*** SUPPLIED MATERIAL ***
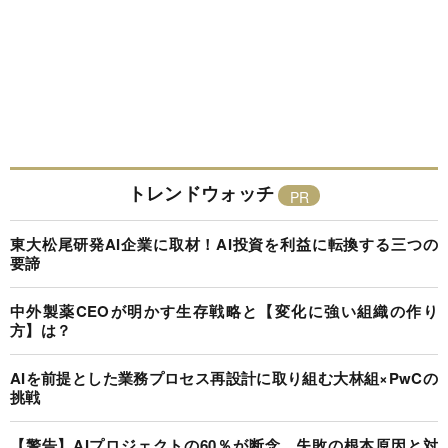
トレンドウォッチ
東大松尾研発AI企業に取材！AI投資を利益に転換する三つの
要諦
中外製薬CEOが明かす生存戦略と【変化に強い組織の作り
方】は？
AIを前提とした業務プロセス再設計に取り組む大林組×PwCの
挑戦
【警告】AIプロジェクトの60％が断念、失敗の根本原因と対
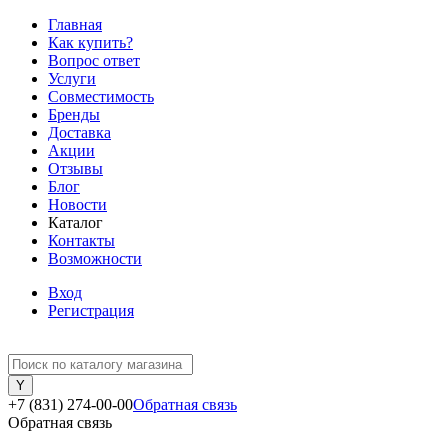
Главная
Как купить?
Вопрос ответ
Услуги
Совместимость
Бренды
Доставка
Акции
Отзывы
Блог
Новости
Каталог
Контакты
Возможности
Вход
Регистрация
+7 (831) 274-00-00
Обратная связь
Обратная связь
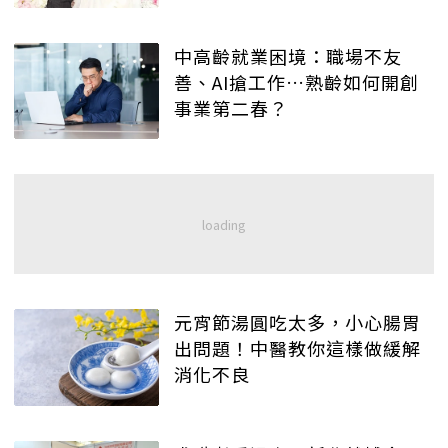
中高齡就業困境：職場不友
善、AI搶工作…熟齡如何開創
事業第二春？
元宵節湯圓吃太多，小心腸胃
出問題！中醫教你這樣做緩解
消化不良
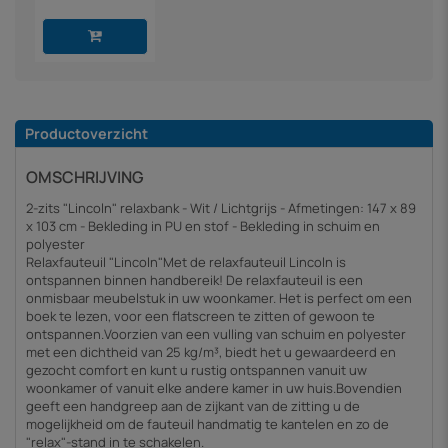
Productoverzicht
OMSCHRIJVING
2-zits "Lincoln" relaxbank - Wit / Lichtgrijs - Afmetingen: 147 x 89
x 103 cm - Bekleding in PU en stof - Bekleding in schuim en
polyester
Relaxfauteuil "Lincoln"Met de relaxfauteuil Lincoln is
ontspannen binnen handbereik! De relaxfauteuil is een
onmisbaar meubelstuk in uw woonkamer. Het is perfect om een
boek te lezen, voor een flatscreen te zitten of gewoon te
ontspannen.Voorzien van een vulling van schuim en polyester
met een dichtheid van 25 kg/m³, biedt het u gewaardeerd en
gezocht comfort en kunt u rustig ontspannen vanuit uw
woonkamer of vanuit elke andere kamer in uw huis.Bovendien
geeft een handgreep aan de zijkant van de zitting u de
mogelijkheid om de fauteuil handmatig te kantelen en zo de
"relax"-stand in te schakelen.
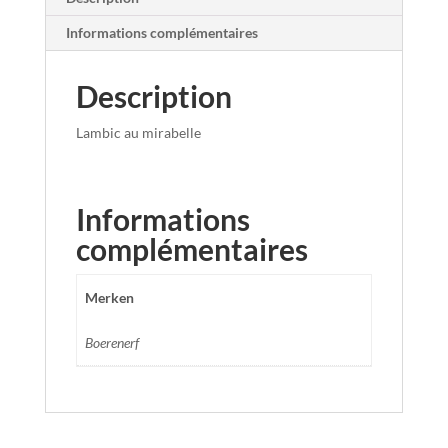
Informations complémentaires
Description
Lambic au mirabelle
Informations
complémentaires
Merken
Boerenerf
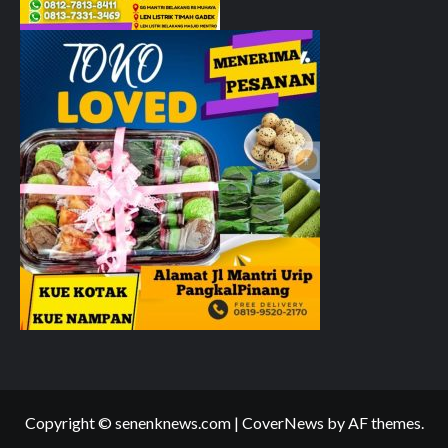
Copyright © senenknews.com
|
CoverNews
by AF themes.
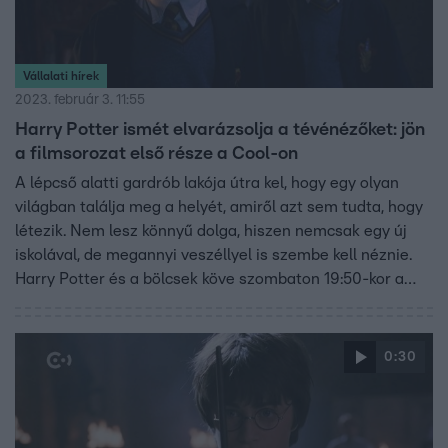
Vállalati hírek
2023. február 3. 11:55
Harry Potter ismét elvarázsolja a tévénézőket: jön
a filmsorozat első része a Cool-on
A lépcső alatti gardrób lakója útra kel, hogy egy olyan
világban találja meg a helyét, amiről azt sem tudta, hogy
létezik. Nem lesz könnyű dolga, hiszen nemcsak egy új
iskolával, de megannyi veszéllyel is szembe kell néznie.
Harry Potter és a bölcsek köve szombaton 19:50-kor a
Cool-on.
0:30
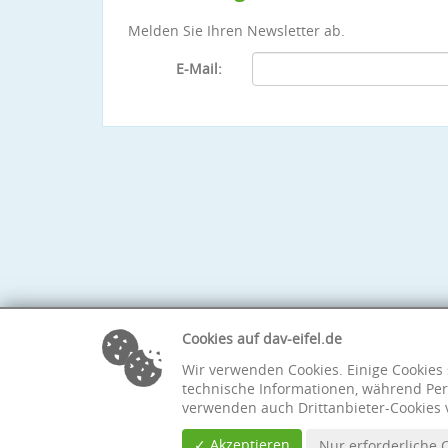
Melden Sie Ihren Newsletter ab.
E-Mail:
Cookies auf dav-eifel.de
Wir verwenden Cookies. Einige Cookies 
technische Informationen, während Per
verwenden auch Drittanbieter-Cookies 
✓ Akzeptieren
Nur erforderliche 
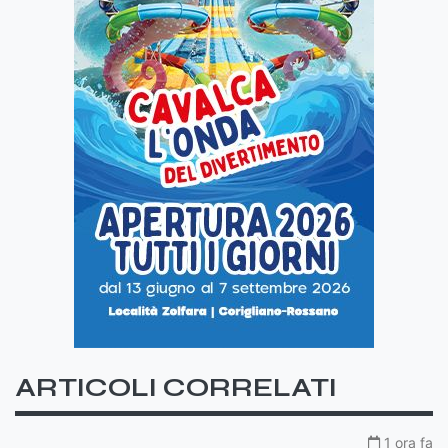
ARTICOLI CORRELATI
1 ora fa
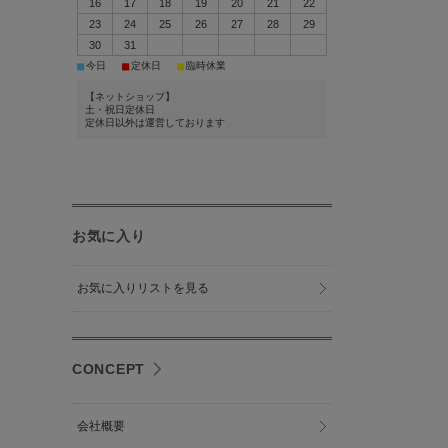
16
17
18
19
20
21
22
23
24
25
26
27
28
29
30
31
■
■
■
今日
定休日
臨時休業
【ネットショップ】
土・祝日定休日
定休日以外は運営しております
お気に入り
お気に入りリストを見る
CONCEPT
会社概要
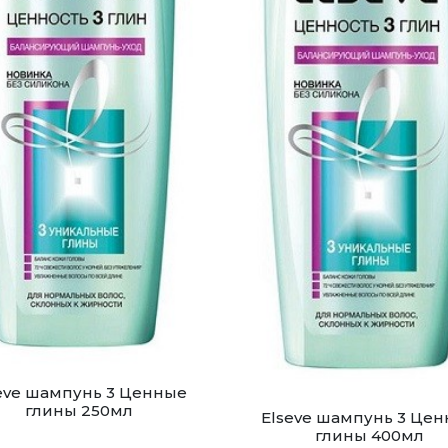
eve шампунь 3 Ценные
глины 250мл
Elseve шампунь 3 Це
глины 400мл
*** End of SUPPLIED MATERIAL ***
*** SUPPLIED MATERIAL ***
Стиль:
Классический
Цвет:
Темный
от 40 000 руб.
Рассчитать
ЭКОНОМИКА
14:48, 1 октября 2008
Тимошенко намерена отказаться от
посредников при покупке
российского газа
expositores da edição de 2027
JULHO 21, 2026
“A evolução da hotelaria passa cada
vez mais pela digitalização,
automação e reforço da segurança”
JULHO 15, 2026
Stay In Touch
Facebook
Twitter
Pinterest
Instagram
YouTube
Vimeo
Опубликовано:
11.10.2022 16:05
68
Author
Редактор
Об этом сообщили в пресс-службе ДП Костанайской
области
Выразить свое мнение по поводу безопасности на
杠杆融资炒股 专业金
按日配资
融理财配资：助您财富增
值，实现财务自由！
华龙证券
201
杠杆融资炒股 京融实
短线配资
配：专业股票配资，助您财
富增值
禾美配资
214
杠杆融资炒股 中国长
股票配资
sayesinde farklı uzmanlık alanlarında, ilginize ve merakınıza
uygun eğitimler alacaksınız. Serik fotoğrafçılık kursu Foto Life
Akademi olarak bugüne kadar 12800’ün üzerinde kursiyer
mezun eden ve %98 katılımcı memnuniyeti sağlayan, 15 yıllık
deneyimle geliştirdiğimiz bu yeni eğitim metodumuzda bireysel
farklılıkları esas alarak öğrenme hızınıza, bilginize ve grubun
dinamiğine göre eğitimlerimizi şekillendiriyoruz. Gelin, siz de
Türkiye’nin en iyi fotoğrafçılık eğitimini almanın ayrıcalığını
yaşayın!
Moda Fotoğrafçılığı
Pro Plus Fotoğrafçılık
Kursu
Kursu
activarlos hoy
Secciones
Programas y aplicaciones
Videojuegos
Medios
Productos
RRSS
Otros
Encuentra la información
*** End of SUPPLIED MATERIAL ***
### WHAT IS REQUIRED
Set down, exactly as they stand above, the lines starting with the line with "farklılıkları esas alarak" and going on through the line with "Encuentra la información", and no others.

### TASK RESULT
farklılıkları esas alarak öğrenme hızınıza, bilginize ve grubun
dinamiğine göre eğitimlerimizi şekillendiriyoruz. Gelin, siz de
Türkiye’nin en iyi fotoğrafçılık eğitimini almanın ayrıcalığını
yaşayın!
Moda Fotoğrafçılığı
Pro Plus Fotoğrafçılık
Kursu
Kursu
activarlos hoy
Secciones
Programas y aplicaciones
Videojuegos
Medios
Productos
RRSS
Otros
Encuentra la información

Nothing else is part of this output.